France - la "solution finale "contre les "sectes" ? Le Sénat approuve une loi draconienne (le 16 Décembre 1999)

par Massimo Introvigne

voir le texte de loi complet - voir aussi les minutes des débats au Sénat

Après ses rapports parlementaires de 1999 et 1996 contre les sectes, et l’instauration en 1998 d’une "Mission interministérielle de lutte contre les sectes", la France s’oriente désormais vers une solution finale anti- sectes.
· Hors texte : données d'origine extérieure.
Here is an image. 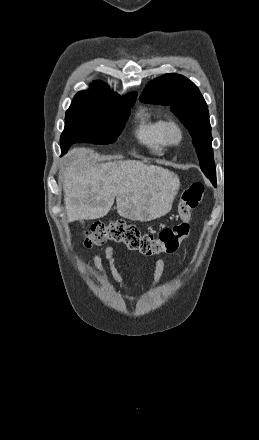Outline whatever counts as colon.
<instances>
[{
  "label": "colon",
  "mask_w": 259,
  "mask_h": 440,
  "mask_svg": "<svg viewBox=\"0 0 259 440\" xmlns=\"http://www.w3.org/2000/svg\"><path fill=\"white\" fill-rule=\"evenodd\" d=\"M203 195L202 183H193L186 187L178 204L179 221L172 227L161 230L158 235L141 232L137 227L123 221L96 222L85 233L83 244L90 248L113 241L123 243L145 256L173 254L189 236L192 211L201 202Z\"/></svg>",
  "instance_id": "5ec220e1"
}]
</instances>
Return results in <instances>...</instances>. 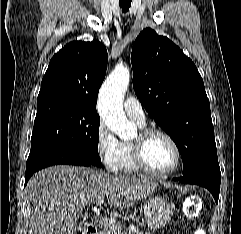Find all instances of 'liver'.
Here are the masks:
<instances>
[{"label": "liver", "mask_w": 241, "mask_h": 234, "mask_svg": "<svg viewBox=\"0 0 241 234\" xmlns=\"http://www.w3.org/2000/svg\"><path fill=\"white\" fill-rule=\"evenodd\" d=\"M146 178L114 176L87 167L58 165L35 173L25 188L29 234H76L85 207L108 198L117 210L146 199L157 187Z\"/></svg>", "instance_id": "1"}]
</instances>
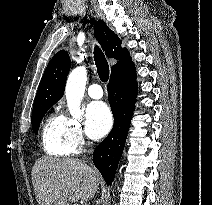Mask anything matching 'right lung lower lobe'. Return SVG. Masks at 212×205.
<instances>
[{
  "label": "right lung lower lobe",
  "instance_id": "1",
  "mask_svg": "<svg viewBox=\"0 0 212 205\" xmlns=\"http://www.w3.org/2000/svg\"><path fill=\"white\" fill-rule=\"evenodd\" d=\"M107 87L114 125L108 136L95 149L93 163L107 185H110L124 149L137 96L136 70L133 62L112 72Z\"/></svg>",
  "mask_w": 212,
  "mask_h": 205
}]
</instances>
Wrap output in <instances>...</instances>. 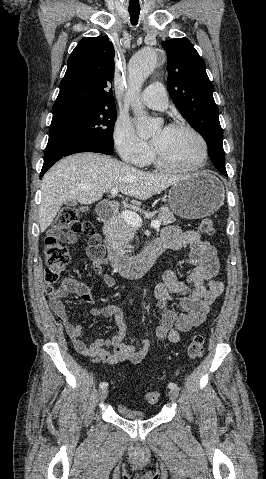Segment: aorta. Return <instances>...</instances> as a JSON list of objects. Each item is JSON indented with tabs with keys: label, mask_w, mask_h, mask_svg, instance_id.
Returning a JSON list of instances; mask_svg holds the SVG:
<instances>
[{
	"label": "aorta",
	"mask_w": 266,
	"mask_h": 479,
	"mask_svg": "<svg viewBox=\"0 0 266 479\" xmlns=\"http://www.w3.org/2000/svg\"><path fill=\"white\" fill-rule=\"evenodd\" d=\"M158 62V51L154 48H145L136 53L129 61V86L125 101L129 103L137 117L136 130L141 136L152 133L159 125L155 120L146 117L139 101V92L142 83L147 79Z\"/></svg>",
	"instance_id": "obj_1"
}]
</instances>
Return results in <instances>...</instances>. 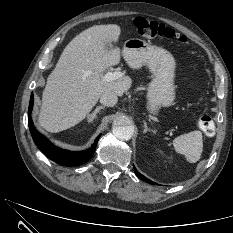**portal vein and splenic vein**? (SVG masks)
<instances>
[{
	"label": "portal vein and splenic vein",
	"instance_id": "18ae733b",
	"mask_svg": "<svg viewBox=\"0 0 233 233\" xmlns=\"http://www.w3.org/2000/svg\"><path fill=\"white\" fill-rule=\"evenodd\" d=\"M123 77V73L121 72H107L104 76H103V80L107 81V82H111L117 79H120Z\"/></svg>",
	"mask_w": 233,
	"mask_h": 233
}]
</instances>
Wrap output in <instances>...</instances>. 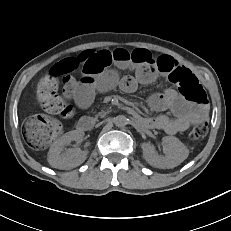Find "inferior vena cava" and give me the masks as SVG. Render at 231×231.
<instances>
[{"label":"inferior vena cava","instance_id":"inferior-vena-cava-1","mask_svg":"<svg viewBox=\"0 0 231 231\" xmlns=\"http://www.w3.org/2000/svg\"><path fill=\"white\" fill-rule=\"evenodd\" d=\"M101 126H105V121H99V123L94 124V129H99Z\"/></svg>","mask_w":231,"mask_h":231}]
</instances>
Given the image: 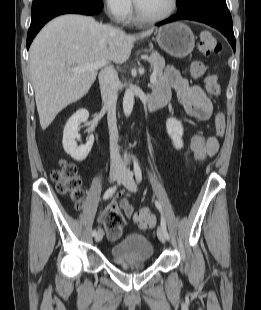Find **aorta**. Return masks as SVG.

Le 16 Décembre 1999, le Sénat français a approuvé unanimement un proposition de loi présenté par M. About en amendement de la loi française du 10 Janvier 1936 et de diverses autres lois . La loi du 10 Janvier 1936 fut introduite afin de permettre la dissolution ou liquidation, et l’interdiction, d’organisations combattantes antigouvernementales et de milices privées par décret du gouvernement. Les sectes y seront comprises, selon le proposition de loi approuvé par le Sénat ce 16 Décembre 1999 ( quoiqu’en dernier recours le mot "secte" n’ait pas été introduit dans la loi, et qu’ainsi celle-ci puisse de cette manière être utilisée pour d’autres groupes)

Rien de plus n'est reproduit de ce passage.